For shuttle at least, I believe the longest delay was the torturous launch flow of STS-35. (tl;dr it was delayed six months.)
Using the criteria in the Space Shuttle Missions Summary, namely
Postponements are defined as launch delays which occurred prior to call-to-stations for OMI S0007 Shuttle Countdown.
Scrubs are launch date changes after the start of Shuttle countdown (countdown was terminated or recycled to a later launch date).
Delays are delays which occur only on the day-of-launch.
So this is about delays & scrubs that happened after the vehicle was stacked and rolled out to the pad, not about postponements, i.e. changes in the planned launch date before the vehicle was stacked.

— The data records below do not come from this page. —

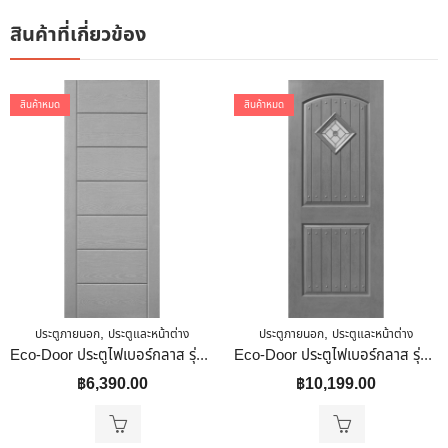
สินค้าที่เกี่ยวข้อง
สินค้าหมด
สินค้าหมด
,
,
ประตูภายนอก
ประตูและหน้าต่าง
ประตูภายนอก
ประตูและหน้าต่าง
Eco-Door ประตูไฟเบอร์กลาส รุ่น 9P 80x200x3.5 สีสัก
Eco-Door ประตูไฟเบอร์กลาส รุ่น 2PG 90x200x3.5 สีโอ๊ค
฿
6,390.00
฿
10,199.00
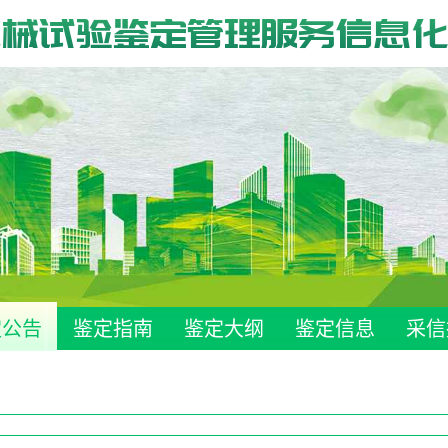
机械试验鉴定管理服务信息
定公告
鉴定指南
鉴定大纲
鉴定信息
采信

The first official launch date for STS-35 was May 30, 1990. During tanking on that day, hydrogen leaks were detected at the orbiter / external tank (ET) interface. After a tanking test on June 6, a pad repair was deemed undoable so the stack was rolled back to the Vehicle Assembly Building (VAB) on June 13. Columbia was removed from the stack and moved back to the Orbiter Processing Facility. The umbilicals on both the orbiter and ET were changed out.
The orbiter was returned to the stack and it rolled back to the pad on August 9 for a September 1, 1990 launch date (94 days after the first attempt).
Issues with the payload then caused a slip to September 4, 1990 (98 days after the first attempt). During tanking on that day...hydrogen leaks were again detected. heavy sigh from everyone in the program. Work started in orbiter aft compartment to track down and fix leaks.
After aft compartment work was completed the next attempt was September 17, 1990 (110 days after the first attempt). During tanking on that day...hydrogen leaks were again detected. very heavy sigh from everyone in the program.
The STS-35 stack was then rolled to Pad B so Atlantis could launch on STS-381 as planned from Pad A. Then there was a tropical storm (Klaus) which forced the stack to be rolled back to the VAB yet again. Back to pad B on October 14, 1990. On October 30 a tanking test was conducted. No leaks!
The launch date was then set for December 2, 1990 (186 days after the first attempt). Tanking went well - no leaks - and after a brief range delay, it finally launched. sigh of relief from everyone in the program.
Additional reference: NASA STS-35 Mission Page
STS-35 and STS-38 passing each other to and from the VAB on the crawlerways during the "summer of leaks". Photo credit-NASA
Related:
1 The referenced NASA page is wrong about the mission that forced the pad switch (it says STS-36). I originally thought it was STS-41, which was the 36th flight, and that they were confused by the "36th flight",but even that is wrong. STS-41 (10/6/1990) and STS-38 (11/15/1990) both launched during STS-35's launch campaign, and STS-41 launched off Pad B as planned. STS-38 launched off Pad A. STS-36 had already launched in February 1990. It was a very confusing summer.